In recent years, Minneapolis enacted a set of reforms making it easier to build multifamily housing. Tim Peach directed me to a blog post written by Matthew Maltman, which suggests the effects have been fairly dramatic:
Scott Alexander recently suggested that building more housing might actually boost housing prices, by making cities more dense. In a previous post, I used cross sectional evidence to cast doubt on that claim. Maltman’s post provides time series evidence that rents in Minneapolis have risen by substantially less than in other midwestern cities:
Another graph shows declining homelessness in Minneapolis, at a time homelessness was rising in comparable cities.
In contrast, housing construction plunged soon after St. Paul voters enacted rent control in 2021:
When it comes to construction of duplexes, triplexes and other forms of multi-family housing, St. Paul’s building permits plummeted by 48% last year [2022] compared with the year before, according to HUD, the federal department of Housing and Urban Development.
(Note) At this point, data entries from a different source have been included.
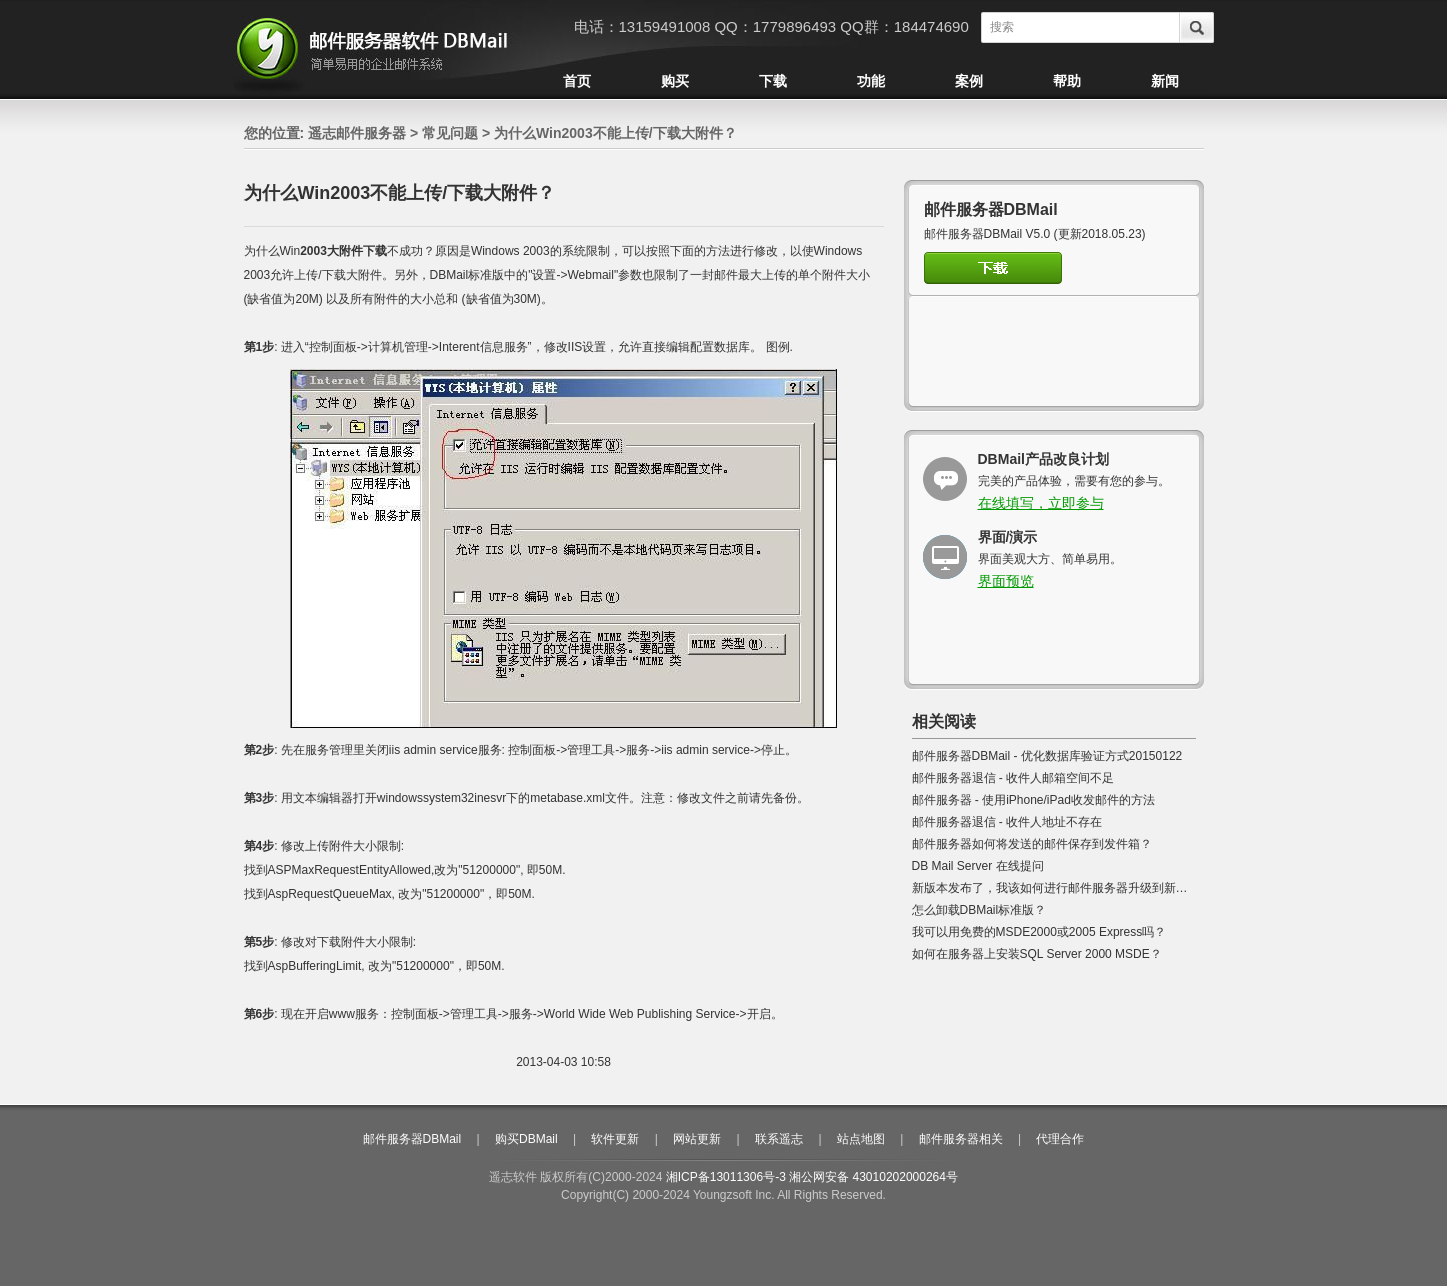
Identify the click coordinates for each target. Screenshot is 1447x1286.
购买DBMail (526, 1139)
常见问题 (450, 133)
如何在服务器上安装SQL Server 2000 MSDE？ (1037, 954)
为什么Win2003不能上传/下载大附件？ (615, 133)
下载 (773, 81)
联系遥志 (779, 1139)
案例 (969, 81)
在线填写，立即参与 (1041, 503)
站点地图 (861, 1139)
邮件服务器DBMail (412, 1139)
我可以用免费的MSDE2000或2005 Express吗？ (1039, 932)
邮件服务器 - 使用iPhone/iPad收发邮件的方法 (1033, 800)
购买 (675, 81)
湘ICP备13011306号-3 (726, 1177)
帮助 (1067, 81)
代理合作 (1060, 1139)
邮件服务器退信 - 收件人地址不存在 (1007, 822)
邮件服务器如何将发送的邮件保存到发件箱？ (1032, 844)
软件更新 (615, 1139)
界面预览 (1006, 581)
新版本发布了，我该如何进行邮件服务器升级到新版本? (1059, 888)
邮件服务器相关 (961, 1139)
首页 (577, 81)
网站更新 (697, 1139)
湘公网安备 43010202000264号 (873, 1177)
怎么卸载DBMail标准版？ (979, 910)
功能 (871, 81)
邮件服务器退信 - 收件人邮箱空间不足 (1013, 778)
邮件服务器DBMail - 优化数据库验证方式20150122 (1047, 756)
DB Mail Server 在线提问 (978, 866)
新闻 (1165, 81)
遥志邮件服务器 (357, 133)
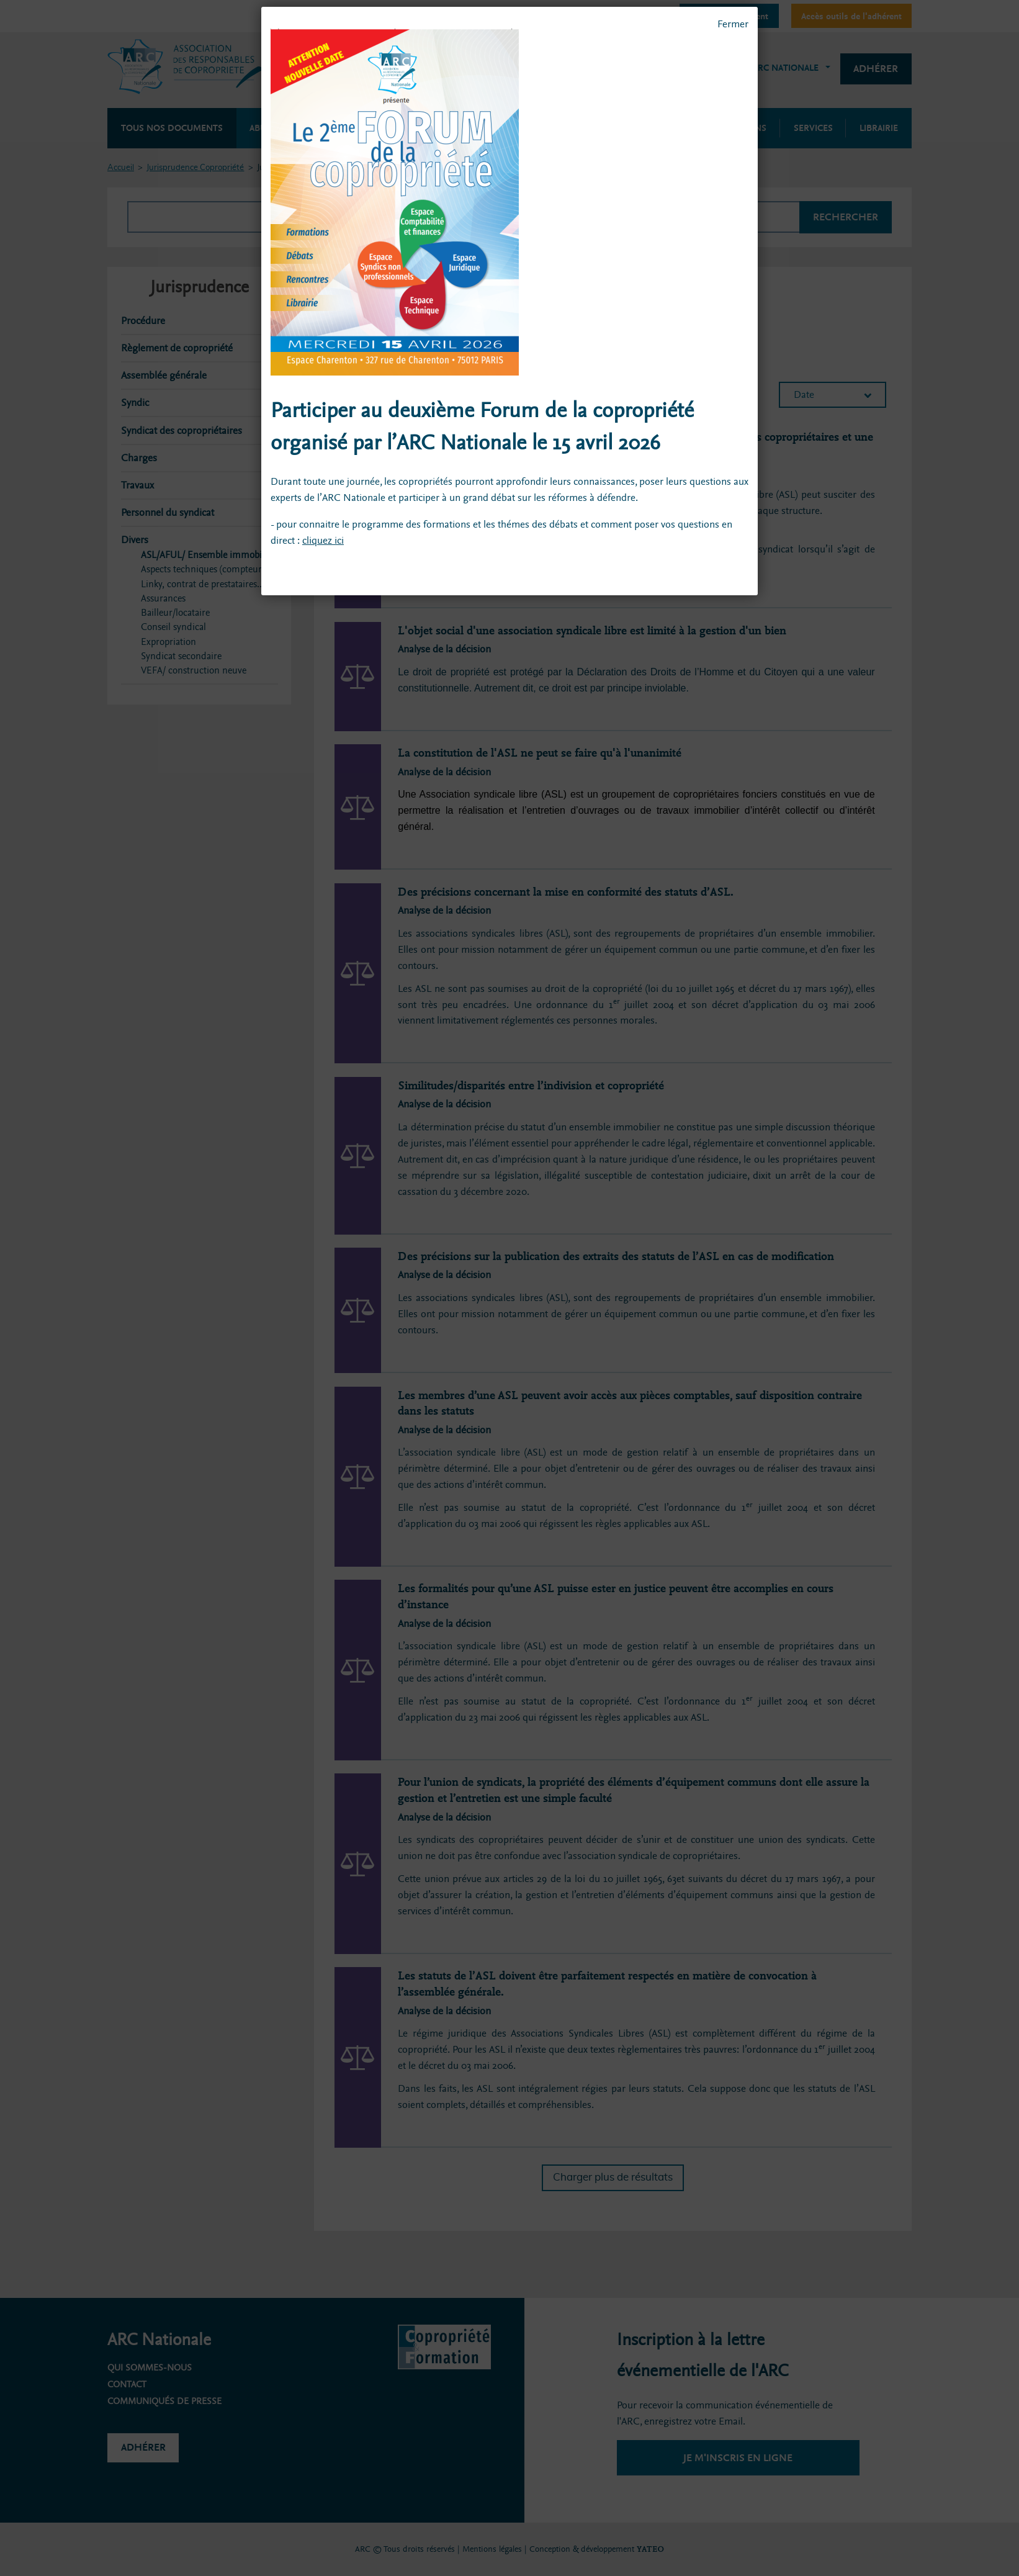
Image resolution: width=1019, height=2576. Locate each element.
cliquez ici (323, 540)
Scott Alexander is correct that bigger cities are often more expensive. (Not always; compare Houston and Austin.) When a city grows rapidly because of a rapid increase in the number of people who wish to live there, housing costs often rise. Austin is a good example. But when the housing stock rises due to regulatory changes making it easier to build, housing prices tend to fall.
Never reason from a quantity change.
PS. After writing this post I noticed a Bloomberg piece that makes some similar points.
PPS. Matt Yglesias has an excellent post on the politics of YIMBYism.